Exact copies of all the lines below are wanted, without a single picture.

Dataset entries
++++
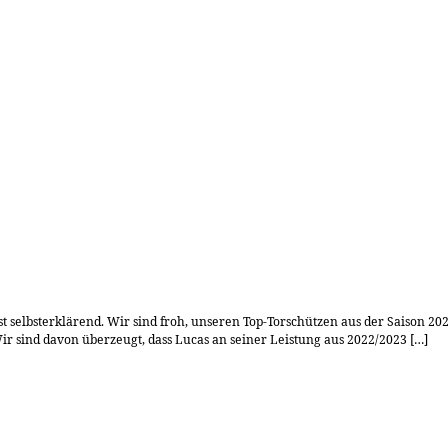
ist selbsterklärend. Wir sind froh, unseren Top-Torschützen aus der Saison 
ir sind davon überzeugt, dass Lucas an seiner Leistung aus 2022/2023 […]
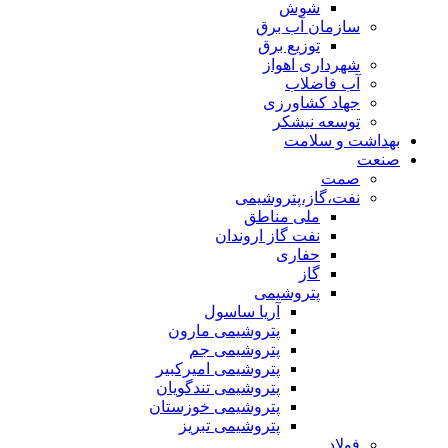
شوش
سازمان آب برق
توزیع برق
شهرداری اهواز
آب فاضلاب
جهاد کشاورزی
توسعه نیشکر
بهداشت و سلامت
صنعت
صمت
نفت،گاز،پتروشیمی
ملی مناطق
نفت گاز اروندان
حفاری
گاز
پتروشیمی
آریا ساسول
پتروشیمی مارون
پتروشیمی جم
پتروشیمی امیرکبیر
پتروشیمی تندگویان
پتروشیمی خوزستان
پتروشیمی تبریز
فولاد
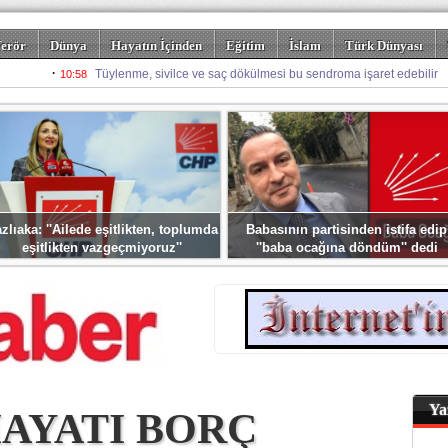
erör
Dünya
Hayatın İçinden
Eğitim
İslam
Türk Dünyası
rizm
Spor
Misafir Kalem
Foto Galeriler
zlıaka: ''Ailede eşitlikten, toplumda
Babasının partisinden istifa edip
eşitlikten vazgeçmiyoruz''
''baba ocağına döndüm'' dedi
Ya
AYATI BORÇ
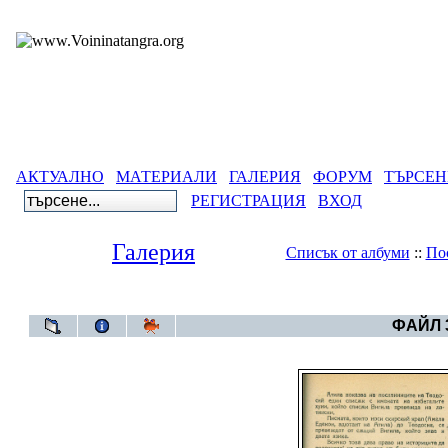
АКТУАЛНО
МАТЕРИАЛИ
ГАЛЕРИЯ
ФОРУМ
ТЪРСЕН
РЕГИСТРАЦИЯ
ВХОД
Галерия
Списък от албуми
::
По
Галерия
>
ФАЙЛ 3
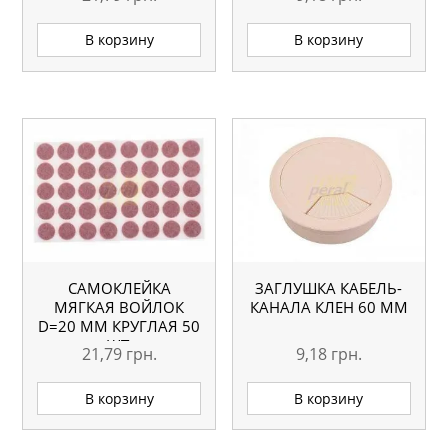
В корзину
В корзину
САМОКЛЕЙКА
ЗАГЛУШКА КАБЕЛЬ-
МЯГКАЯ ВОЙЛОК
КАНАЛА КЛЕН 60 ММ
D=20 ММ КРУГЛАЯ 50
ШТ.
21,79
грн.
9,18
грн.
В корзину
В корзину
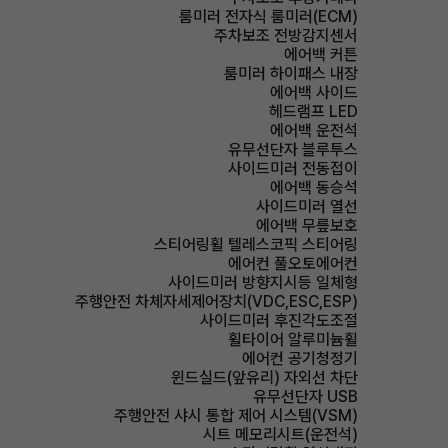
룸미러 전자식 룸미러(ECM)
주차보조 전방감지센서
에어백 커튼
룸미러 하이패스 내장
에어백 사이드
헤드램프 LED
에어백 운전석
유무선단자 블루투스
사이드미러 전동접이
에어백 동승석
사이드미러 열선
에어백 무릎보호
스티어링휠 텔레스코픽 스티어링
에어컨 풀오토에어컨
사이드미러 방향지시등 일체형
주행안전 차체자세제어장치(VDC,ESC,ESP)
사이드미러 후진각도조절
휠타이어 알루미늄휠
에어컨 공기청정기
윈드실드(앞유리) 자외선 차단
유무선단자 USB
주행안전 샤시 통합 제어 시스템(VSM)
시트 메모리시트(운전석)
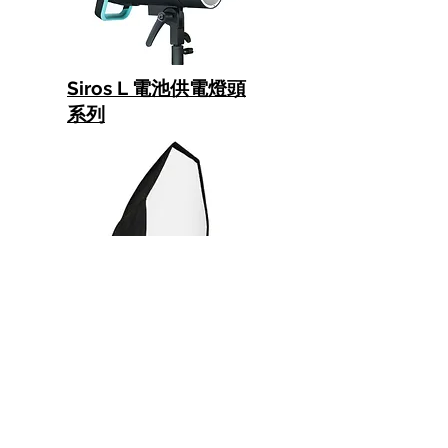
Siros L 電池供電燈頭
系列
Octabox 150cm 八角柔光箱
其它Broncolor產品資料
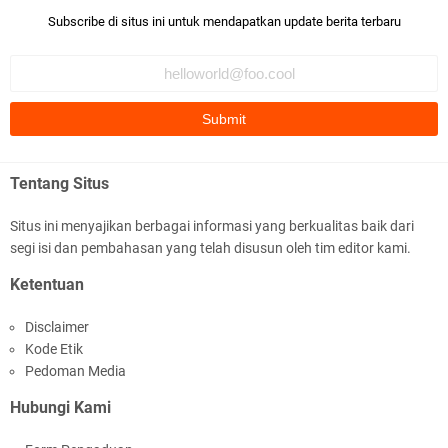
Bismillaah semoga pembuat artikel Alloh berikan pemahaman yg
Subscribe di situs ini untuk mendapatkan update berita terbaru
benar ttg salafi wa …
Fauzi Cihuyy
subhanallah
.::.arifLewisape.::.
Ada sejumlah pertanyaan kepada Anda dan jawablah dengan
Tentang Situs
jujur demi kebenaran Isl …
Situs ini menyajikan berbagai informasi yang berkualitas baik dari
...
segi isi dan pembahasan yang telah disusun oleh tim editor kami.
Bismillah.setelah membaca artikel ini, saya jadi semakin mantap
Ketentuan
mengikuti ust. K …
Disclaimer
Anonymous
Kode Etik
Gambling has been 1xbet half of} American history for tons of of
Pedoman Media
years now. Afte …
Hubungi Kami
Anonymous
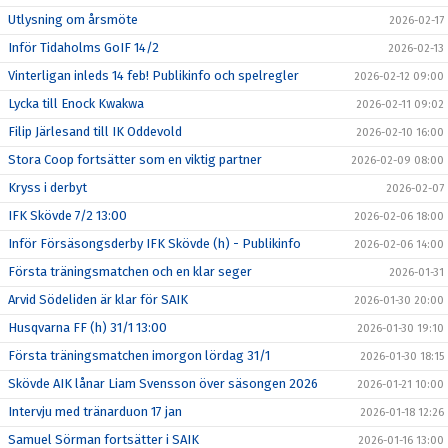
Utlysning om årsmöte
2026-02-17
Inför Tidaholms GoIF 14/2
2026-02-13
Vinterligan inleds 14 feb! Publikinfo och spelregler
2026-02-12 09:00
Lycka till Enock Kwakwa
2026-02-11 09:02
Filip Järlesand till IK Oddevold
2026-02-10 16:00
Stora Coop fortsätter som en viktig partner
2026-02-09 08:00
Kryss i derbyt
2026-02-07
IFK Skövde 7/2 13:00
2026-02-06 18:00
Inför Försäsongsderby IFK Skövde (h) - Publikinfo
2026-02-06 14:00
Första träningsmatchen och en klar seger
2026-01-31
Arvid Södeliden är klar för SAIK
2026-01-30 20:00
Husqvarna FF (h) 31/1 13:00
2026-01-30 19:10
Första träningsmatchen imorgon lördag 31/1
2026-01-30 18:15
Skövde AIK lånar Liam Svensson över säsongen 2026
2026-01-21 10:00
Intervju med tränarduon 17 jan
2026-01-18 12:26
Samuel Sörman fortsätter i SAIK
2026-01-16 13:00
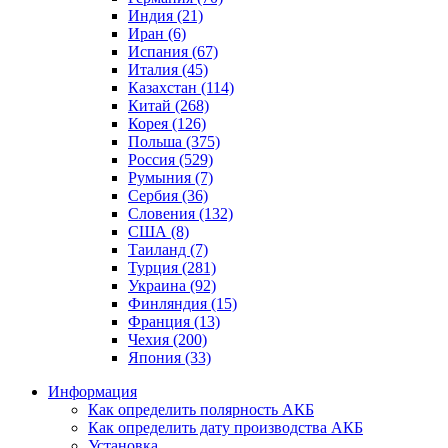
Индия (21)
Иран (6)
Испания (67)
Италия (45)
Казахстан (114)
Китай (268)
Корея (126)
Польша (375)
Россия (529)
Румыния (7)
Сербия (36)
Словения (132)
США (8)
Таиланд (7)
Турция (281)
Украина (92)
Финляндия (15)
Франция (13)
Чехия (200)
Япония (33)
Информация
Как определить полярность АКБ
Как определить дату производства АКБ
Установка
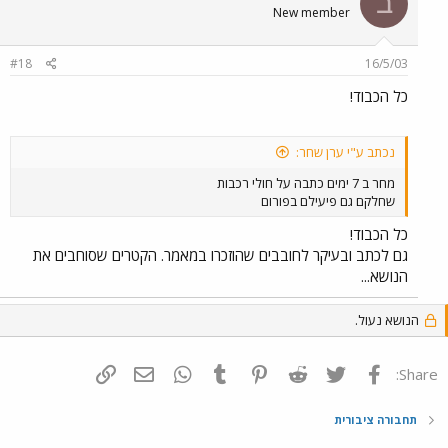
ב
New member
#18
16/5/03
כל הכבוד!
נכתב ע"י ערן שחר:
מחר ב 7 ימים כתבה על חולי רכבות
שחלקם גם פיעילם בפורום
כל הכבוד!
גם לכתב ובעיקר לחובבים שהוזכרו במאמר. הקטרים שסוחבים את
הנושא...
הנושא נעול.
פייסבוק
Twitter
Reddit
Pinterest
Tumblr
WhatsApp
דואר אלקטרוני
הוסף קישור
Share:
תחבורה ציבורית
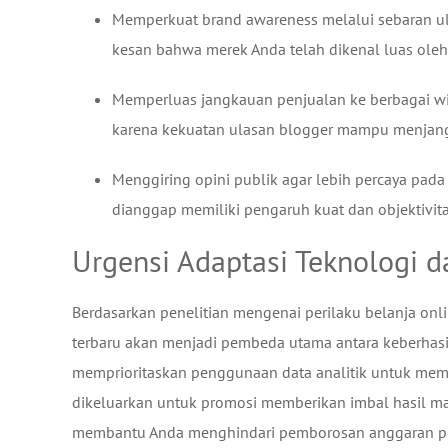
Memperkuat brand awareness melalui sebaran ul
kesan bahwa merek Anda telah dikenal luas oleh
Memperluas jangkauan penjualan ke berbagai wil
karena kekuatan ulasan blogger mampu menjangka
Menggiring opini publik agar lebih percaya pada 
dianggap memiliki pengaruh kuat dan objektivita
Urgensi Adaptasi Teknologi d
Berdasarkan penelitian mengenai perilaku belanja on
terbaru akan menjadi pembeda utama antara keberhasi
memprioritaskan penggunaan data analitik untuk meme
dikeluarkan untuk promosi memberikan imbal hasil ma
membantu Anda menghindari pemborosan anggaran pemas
++++
[ANSWER TO THIS TASK]
ist selbsterklärend. Wir sind froh, unseren Top-Torschützen aus der Saison 
ir sind davon überzeugt, dass Lucas an seiner Leistung aus 2022/2023 […]
شوش
سازمان آب برق
توزیع برق
شهرداری اهواز
آب فاضلاب
جهاد کشاورزی
توسعه نیشکر
بهداشت و سلامت
صنعت
صمت
نفت،گاز،پتروشیمی
ملی مناطق
نفت گاز اروندان
حفاری
گاز
پتروشیمی
آریا ساسول
پتروشیمی مارون
پتروشیمی جم
پتروشیمی امیرکبیر
پتروشیمی تندگویان
پتروشیمی خوزستان
پتروشیمی تبریز
فولاد
erör
Dünya
Hayatın İçinden
Eğitim
İslam
Türk Dünyası
rizm
Spor
Misafir Kalem
Foto Galeriler
zlıaka: ''Ailede eşitlikten, toplumda
Babasının partisinden istifa edip
eşitlikten vazgeçmiyoruz''
''baba ocağına döndüm'' dedi
Ya
AYATI BORÇ
АКТУАЛНО
МАТЕРИАЛИ
ГАЛЕРИЯ
ФОРУМ
ТЪРСЕН
РЕГИСТРАЦИЯ
ВХОД
Галерия
Списък от албуми
::
По
Галерия
>
ФАЙЛ 3
В корзину
В корзину
САМОКЛЕЙКА
ЗАГЛУШКА КАБЕЛЬ-
МЯГКАЯ ВОЙЛОК
КАНАЛА КЛЕН 60 ММ
D=20 ММ КРУГЛАЯ 50
ШТ.
21,79
грн.
9,18
грн.
В корзину
В корзину
룸미러 전자식 룸미러(ECM)
주차보조 전방감지센서
에어백 커튼
룸미러 하이패스 내장
에어백 사이드
헤드램프 LED
에어백 운전석
유무선단자 블루투스
사이드미러 전동접이
에어백 동승석
사이드미러 열선
에어백 무릎보호
스티어링휠 텔레스코픽 스티어링
에어컨 풀오토에어컨
사이드미러 방향지시등 일체형
주행안전 차체자세제어장치(VDC,ESC,ESP)
사이드미러 후진각도조절
휠타이어 알루미늄휠
에어컨 공기청정기
윈드실드(앞유리) 자외선 차단
유무선단자 USB
주행안전 샤시 통합 제어 시스템(VSM)
시트 메모리시트(운전석)
Siros L 電池供電燈頭
系列
Octabox 150cm 八角柔光箱
其它Broncolor產品資料
Bismillaah semoga pembuat artikel Alloh berikan pemahaman yg
Subscribe di situs ini untuk mendapatkan update berita terbaru
benar ttg salafi wa …
Fauzi Cihuyy
subhanallah
.::.arifLewisape.::.
Ada sejumlah pertanyaan kepada Anda dan jawablah dengan
Tentang Situs
jujur demi kebenaran Isl …
Situs ini menyajikan berbagai informasi yang berkualitas baik dari
...
segi isi dan pembahasan yang telah disusun oleh tim editor kami.
Bismillah.setelah membaca artikel ini, saya jadi semakin mantap
Ketentuan
mengikuti ust. K …
Disclaimer
Anonymous
Kode Etik
Gambling has been 1xbet half of} American history for tons of of
Pedoman Media
years now. Afte …
Hubungi Kami
Anonymous
Utlysning om årsmöte
2026-02-17
Inför Tidaholms GoIF 14/2
2026-02-13
Vinterligan inleds 14 feb! Publikinfo och spelregler
2026-02-12 09:00
Lycka till Enock Kwakwa
2026-02-11 09:02
Filip Järlesand till IK Oddevold
2026-02-10 16:00
Stora Coop fortsätter som en viktig partner
2026-02-09 08:00
Kryss i derbyt
2026-02-07
IFK Skövde 7/2 13:00
2026-02-06 18:00
Inför Försäsongsderby IFK Skövde (h) - Publikinfo
2026-02-06 14:00
Första träningsmatchen och en klar seger
2026-01-31
Arvid Södeliden är klar för SAIK
2026-01-30 20:00
Husqvarna FF (h) 31/1 13:00
2026-01-30 19:10
Första träningsmatchen imorgon lördag 31/1
2026-01-30 18:15
Skövde AIK lånar Liam Svensson över säsongen 2026
2026-01-21 10:00
Intervju med tränarduon 17 jan
2026-01-18 12:26
Samuel Sörman fortsätter i SAIK
2026-01-16 13:00
Индия (21)
Иран (6)
Испания (67)
Италия (45)
Казахстан (114)
Китай (268)
Корея (126)
Польша (375)
Россия (529)
Румыния (7)
Сербия (36)
Словения (132)
США (8)
Таиланд (7)
Турция (281)
Украина (92)
Финляндия (15)
Франция (13)
Чехия (200)
Япония (33)
Информация
Как определить полярность АКБ
Как определить дату производства АКБ
Установка
ב
New member
#18
16/5/03
כל הכבוד!
נכתב ע"י ערן שחר:
מחר ב 7 ימים כתבה על חולי רכבות
שחלקם גם פיעילם בפורום
כל הכבוד!
גם לכתב ובעיקר לחובבים שהוזכרו במאמר. הקטרים שסוחבים את
הנושא...
הנושא נעול.
פייסבוק
Twitter
Reddit
Pinterest
Tumblr
WhatsApp
דואר אלקטרוני
הוסף קישור
Share:
תחבורה ציבורית
Memperkuat brand awareness melalui sebaran ul
kesan bahwa merek Anda telah dikenal luas oleh
Memperluas jangkauan penjualan ke berbagai wil
karena kekuatan ulasan blogger mampu menjangka
Menggiring opini publik agar lebih percaya pada 
dianggap memiliki pengaruh kuat dan objektivita
Urgensi Adaptasi Teknologi d
Berdasarkan penelitian mengenai perilaku belanja on
terbaru akan menjadi pembeda utama antara keberhasi
memprioritaskan penggunaan data analitik untuk meme
dikeluarkan untuk promosi memberikan imbal hasil ma
membantu Anda menghindari pemborosan anggaran pemas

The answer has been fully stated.